APM and distributed tracing were instrumental in untangling complex service dependencies, especially across hybrid workloads. Flame graphs, service maps, and trace correlation gave engineers the clarity they needed to pinpoint issues quickly, trace the root cause of latencies or failures, and resolve them before they escalated—a huge leap from their previous log-dump-based diagnostics.
On the front end, RUM and Session Replay provided real-time insights into customer behavior. Teams could now identify where users were dropping off, experiencing errors, or encountering performance issues—and connect that experience to backend metrics.
Crucially, these observability capabilities didn’t just offer technical benefits. They became the linchpin for transforming how teams collaborated, prioritized, and responded, supporting a cultural shift toward shared ownership, faster decision-making, and proactive problem-solving.
For example, with a simplified interface and intuitive charts, Datadog’s platform dashboards helped close the gap between technical and non-technical teams. Product owners could self-serve insights through Product Analytics and see application performance easily in a single pane of glass. This allowed them to analyze usage trends, conversion rates, and user friction without relying on analyst support.
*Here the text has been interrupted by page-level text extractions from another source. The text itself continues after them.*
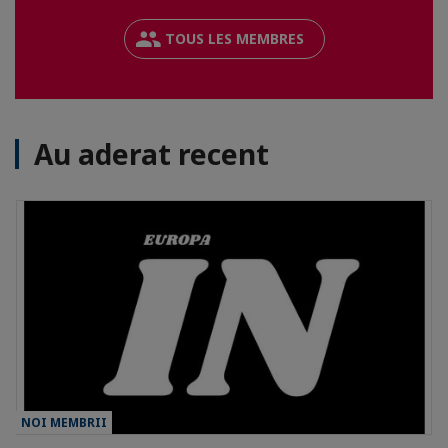
TOUS LES MEMBRES
Au aderat recent
NOI MEMBRII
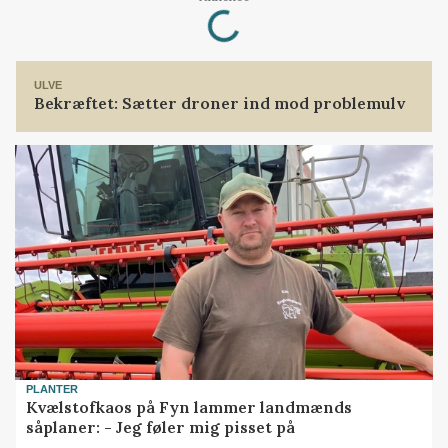
Loading...
ULVE
Bekræftet: Sætter droner ind mod problemulv
PLANTER
Kvælstofkaos på Fyn lammer landmænds
såplaner: - Jeg føler mig pisset på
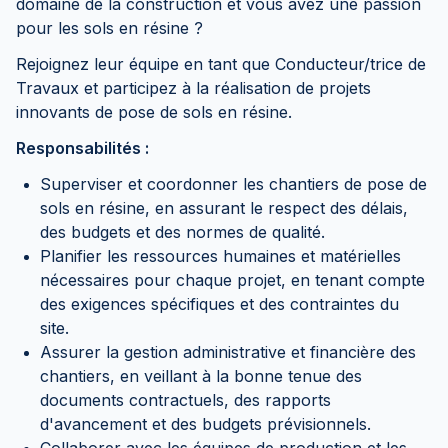
domaine de la construction et vous avez une passion
pour les sols en résine ?
Rejoignez leur équipe en tant que Conducteur/trice de
Travaux et participez à la réalisation de projets
innovants de pose de sols en résine.
Responsabilités :
Superviser et coordonner les chantiers de pose de
sols en résine, en assurant le respect des délais,
des budgets et des normes de qualité.
Planifier les ressources humaines et matérielles
nécessaires pour chaque projet, en tenant compte
des exigences spécifiques et des contraintes du
site.
Assurer la gestion administrative et financière des
chantiers, en veillant à la bonne tenue des
documents contractuels, des rapports
d'avancement et des budgets prévisionnels.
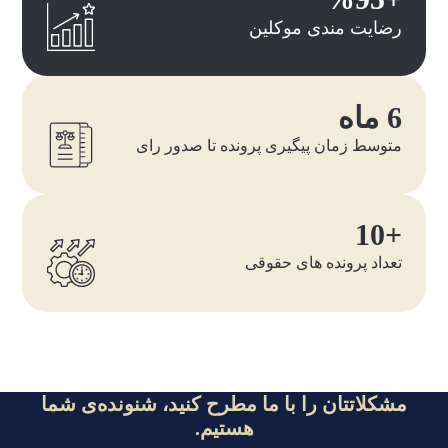
رضایت مندی موکلین
6 ماه
متوسط زمان پیگیری پرونده تا صدور رای
+10
تعداد پرونده های حقوقی
مشکلاتتان را با ما مطرح کنید، شنونده‌ی شما
هستیم.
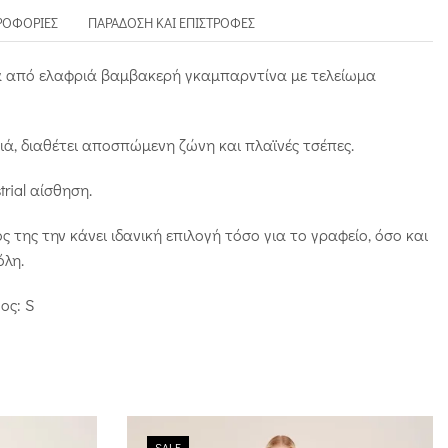
ΡΟΦΟΡΊΕΣ
ΠΑΡΆΔΟΣΗ ΚΑΙ ΕΠΙΣΤΡΟΦΈΣ
 από ελαφριά βαμβακερή γκαμπαρντίνα με τελείωμα
ιά, διαθέτει αποσπώμενη ζώνη και πλαϊνές τσέπες.
trial αίσθηση.
 της την κάνει ιδανική επιλογή τόσο για το γραφείο, όσο και
όλη.
ος: S
SALE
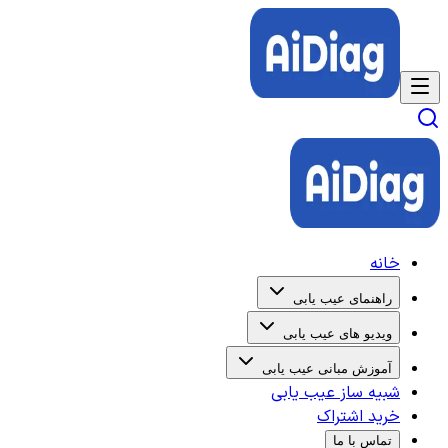
خانه
راهنمای عیب یابی
ویدیو های عیب یابی
آموزش مبانی عیب یابی
شبیه ساز عیب یابی
خرید اشتراک
تماس با ما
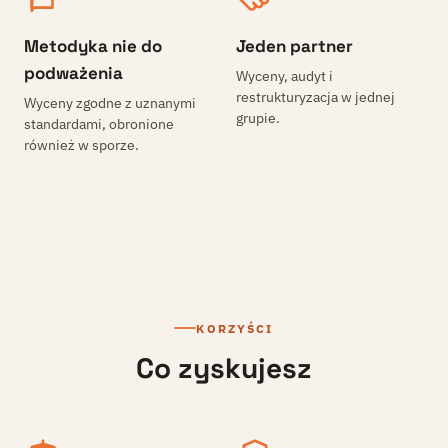
Metodyka nie do
Jeden partner
podważenia
Wyceny, audyt i
restrukturyzacja w jednej
Wyceny zgodne z uznanymi
grupie.
standardami, obronione
również w sporze.
KORZYŚCI
Co zyskujesz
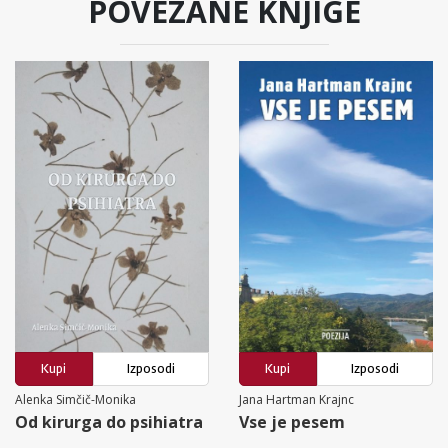
POVEZANE KNJIGE
Kupi
Izposodi
Kupi
Izposodi
Alenka Simčič-Monika
Jana Hartman Krajnc
Od kirurga do psihiatra
Vse je pesem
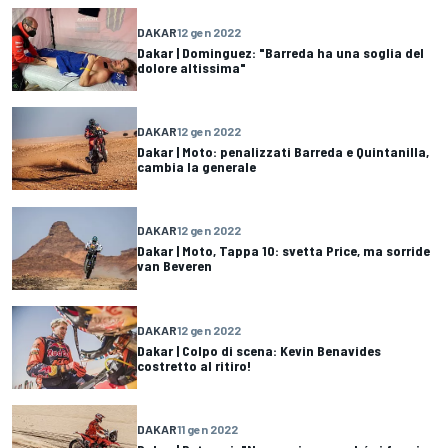
DAKAR
12 gen 2022
Dakar | Dominguez: "Barreda ha una soglia del
dolore altissima"
DAKAR
12 gen 2022
Dakar | Moto: penalizzati Barreda e Quintanilla,
cambia la generale
DAKAR
12 gen 2022
Dakar | Moto, Tappa 10: svetta Price, ma sorride
van Beveren
DAKAR
12 gen 2022
Dakar | Colpo di scena: Kevin Benavides
costretto al ritiro!
DAKAR
11 gen 2022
Another example is how the Service Catalog became a central hub for team ownership and accountability. Instead of relying on outdated documentation or tribal knowledge, teams could instantly find who owned a service, tag alerts accordingly, and escalate issues via integrated tools like Slack. This significantly improved triage time and eliminated unnecessary delays in cross-team coordination.
Impact at scale
Thrivent’s engineers, product managers, and business stakeholders were able to get a unified view of application performance, infrastructure health, and customer experience. Results include:
- 66% improvement of Mean Time to Recovery (MTTR), dropping from nearly 10 hours to just over 3 hours when issues were detected through Datadog monitors instead of traditional, call center-based detection.
- 76 support tickets per month, which are now being handled directly by Datadog, reducing the burden on Thrivent’s internal engineering staff.
- 50% cost savings due to the consolidation of logging platforms compared to the previous logging setup.
- 82 Service Level Objectives from 0, introducing a culture shift in observability that will enable teams to make more stable and well-informed decisions.
Datadog’s ease of use, combined with strong partnership support from Datadog staff, allowed Thrivent’s core technology team to scale training and adoption quickly. “We needed a tool that would help us change culture. Datadog made that shift easy and attractive—it gave people something they actually wanted to use,” says Jordan Winters, Engineering Manager at Thrivent.
Looking forward
Thrivent’s journey is far from over. With over 1,000 engineers and more than 100 product teams, scaling observability remains a key priority. But now, with Datadog in place, Thrivent has the tools, and the momentum to build more resilient systems and deliver better digital experiences.
“Five minutes of downtime still kills me,” says Hartmann. “But now we can see it, act on it, and learn from it—and that’s the shift we needed.”